-- WHAT NEEDS TO BE DONE --
Restate all entries exactly. Skip the images.

──────── RECORDS SHOWN

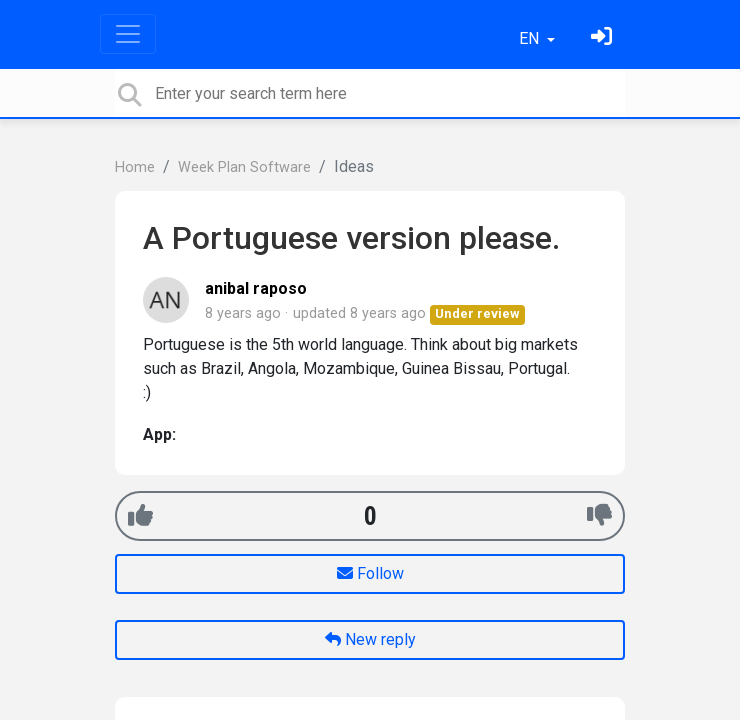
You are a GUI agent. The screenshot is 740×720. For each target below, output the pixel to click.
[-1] (599, 515)
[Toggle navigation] (128, 34)
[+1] (140, 515)
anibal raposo (256, 288)
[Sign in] (604, 38)
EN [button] (531, 38)
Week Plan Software (244, 167)
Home (135, 167)
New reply (370, 639)
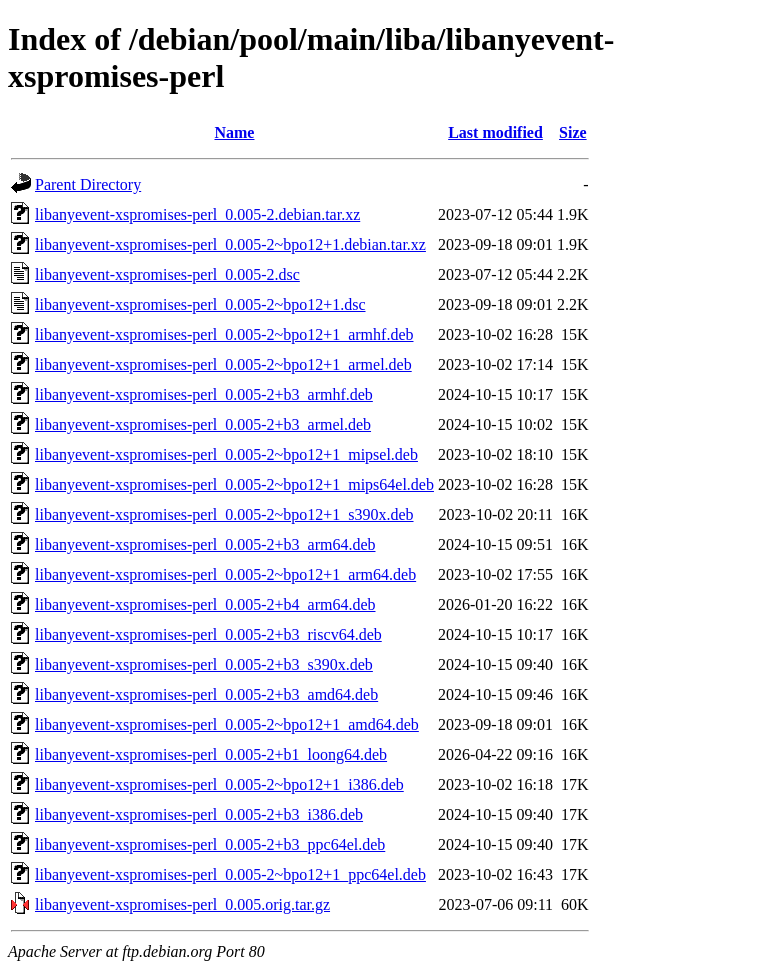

────────────────

-- RESULT OF THIS EXERCISE --
You are a GUI agent. The screenshot is 740×720. For each target below, output the pixel to click.
[-1] (599, 515)
[Toggle navigation] (128, 34)
[+1] (140, 515)
anibal raposo (256, 288)
[Sign in] (604, 38)
EN [button] (531, 38)
Week Plan Software (244, 167)
Home (135, 167)
New reply (370, 639)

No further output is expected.